1216 (One after Magna Carta) Askania

Discovery
- Discovered by: K. Reinmuth
- Discovery site: Heidelberg Obs.
- Discovery date: 29 January 1932

Designations
- Named after: Askania Werke (German manufacturer)
- Alternative designations: 1932 BL · 1952 DH 1984 YY_{6} · A909 GF
- Minor planet category: main-belt · (inner) Flora · background

Orbital characteristics
- Epoch 4 September 2017 (JD 2458000.5)
- Uncertainty parameter 0
- Observation arc: 110.32 yr (40,295 days)
- Aphelion: 2.6325 AU
- Perihelion: 1.8328 AU
- Semi-major axis: 2.2327 AU
- Eccentricity: 0.1791
- Orbital period (sidereal): 3.34 yr (1,219 days)
- Mean anomaly: 134.38°
- Mean motion: 0° 17^{m} 43.44^{s} / day
- Inclination: 7.5997°
- Longitude of ascending node: 121.60°
- Argument of perihelion: 144.64°

Physical characteristics
- Mean diameter: 7.21±0.38 km 9.62±2.53 km 10.08±0.54 km 10.533±0.089 km
- Synodic rotation period: 6.536±0.003 h
- Geometric albedo: 0.064±0.009 0.070±0.008 0.136±0.014 0.15±0.09 0.24 (assumed)
- Spectral type: Tholen = S · S B–V = 0.903
- Absolute magnitude (H): 13.49

= 1216 Askania =

Main-belt asteroid

1216 Askania, provisional designation , is a stony Florian asteroid from the inner regions of the asteroid belt, approximately 9 kilometers in diameter. It was discovered on 29 January 1932, by German astronomer Karl Reinmuth at Heidelberg Observatory in southwest Germany. It was named after the company Askania Werke, a German manufacturer of precision instruments.

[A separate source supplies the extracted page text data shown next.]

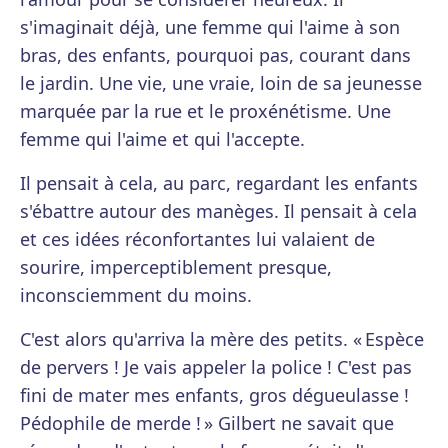
s'imaginait déjà, une femme qui l'aime à son
bras, des enfants, pourquoi pas, courant dans
le jardin. Une vie, une vraie, loin de sa jeunesse
marquée par la rue et le proxénétisme. Une
femme qui l'aime et qui l'accepte.
Il pensait à cela, au parc, regardant les enfants
s'ébattre autour des manèges. Il pensait à cela
et ces idées réconfortantes lui valaient de
sourire, imperceptiblement presque,
inconsciemment du moins.
C'est alors qu'arriva la mère des petits. « Espèce
de pervers ! Je vais appeler la police ! C'est pas
fini de mater mes enfants, gros dégueulasse !
Pédophile de merde ! » Gilbert ne savait que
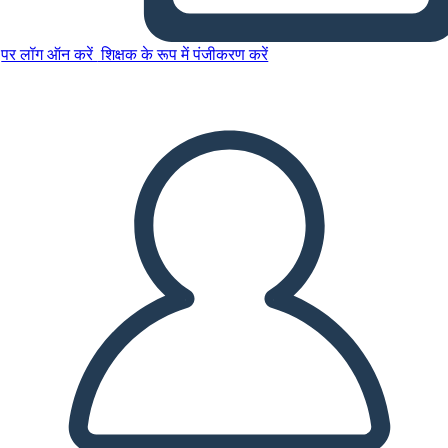
पर लॉग ऑन करें
शिक्षक के रूप में पंजीकरण करें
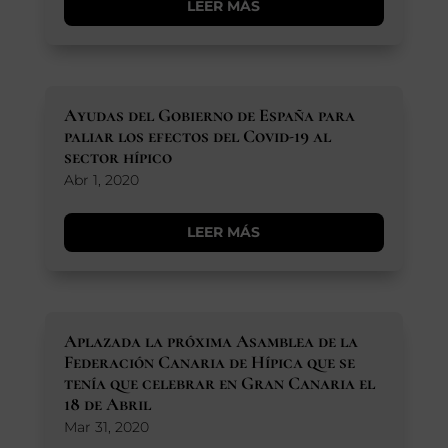
LEER MÁS
Ayudas del Gobierno de España para
paliar los efectos del Covid-19 al
sector hípico
Abr 1, 2020
LEER MÁS
Aplazada la próxima Asamblea de la
Federación Canaria de Hípica que se
tenía que celebrar en Gran Canaria el
18 de Abril
Mar 31, 2020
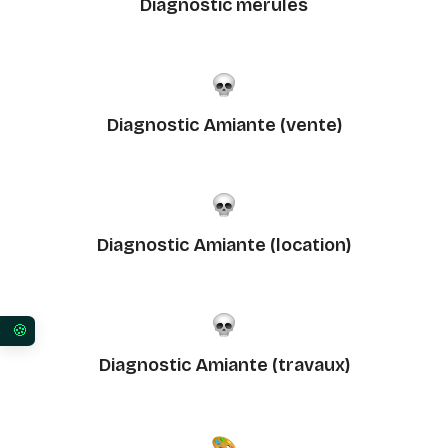
Diagnostic mérules
Diagnostic Amiante (vente)
Diagnostic Amiante (location)
Vos préférences en matière de consentement pour 
Diagnostic Amiante (travaux)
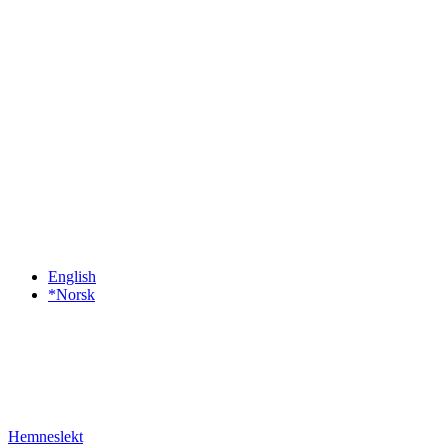
English
*Norsk
Hemneslekt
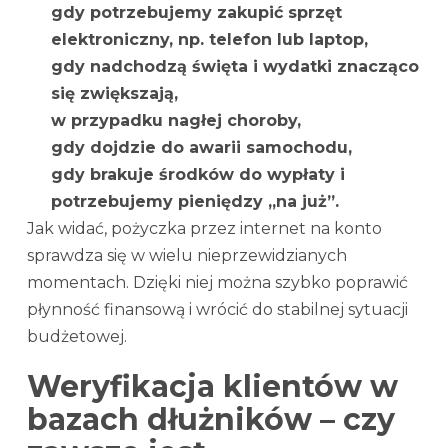
gdy potrzebujemy zakupić sprzęt
elektroniczny, np. telefon lub laptop,
gdy nadchodzą święta i wydatki znacząco
się zwiększają,
w przypadku nagłej choroby,
gdy dojdzie do awarii samochodu,
gdy brakuje środków do wypłaty i
potrzebujemy pieniędzy „na już”.
Jak widać, pożyczka przez internet na konto
sprawdza się w wielu nieprzewidzianych
momentach. Dzięki niej można szybko poprawić
płynność finansową i wrócić do stabilnej sytuacji
budżetowej.
Weryfikacja klientów w
bazach dłużników – czy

== Orbit and classification ==

Askania orbits the Sun in the inner main-belt at a distance of 1.8–2.6 AU once every 3 years and 4 months (1,219 days). Its orbit has an eccentricity of 0.18 and an inclination of 8° with respect to the ecliptic. The asteroid is a member of the Flora family, one of the largest families in the asteroid belt. Conversely, it is considered a background asteroid when applying the hierarchical clustering method to it proper orbital elements.

The body's observation arc begins with its official discovery observation at Heidelberg in 1932. In July 1906, a first precovery was taken at the Lowell Observatory, and in April 1909, the asteroid was first identified at the discovering observatory as .

== Naming ==

The minor planet was named after "Askania Werke AG", a manufacturer of optical and astronomical instruments in Berlin (also see Cinetheodolite). The company went on to develop the auto pilot of the V-1 bomb in the following years. The official naming citation was published by Paul Herget in The Names of the Minor Planets in 1955 (H 112).

== Physical characteristics ==

In the Tholen classification, Askania is a common stony S-type asteroid.

=== Lightcurves ===

Lightcurve observations of Askania at the Menke Observatory in July 2006, show a well-defined periodicity of 6.536 hours, during which time the brightness of the body varies by 0.30 magnitude (U=3-).

=== Diameter and albedo ===

According to the surveys carried out by the Japanese Akari satellite, and the NEOWISE mission of NASA's Wide-field Infrared Survey Explorer, Askania measures between 7.21 and 10.533 kilometers in diameter and its surface has an albedo between 0.064 and 0.15.

The Collaborative Asteroid Lightcurve Link assumes an albedo of 0.24 – derived from 8 Flora, an stony asteroid and largest member and namesake of the Flora family – and calculates a diameter of 5.44 kilometers with an absolute magnitude of 13.49.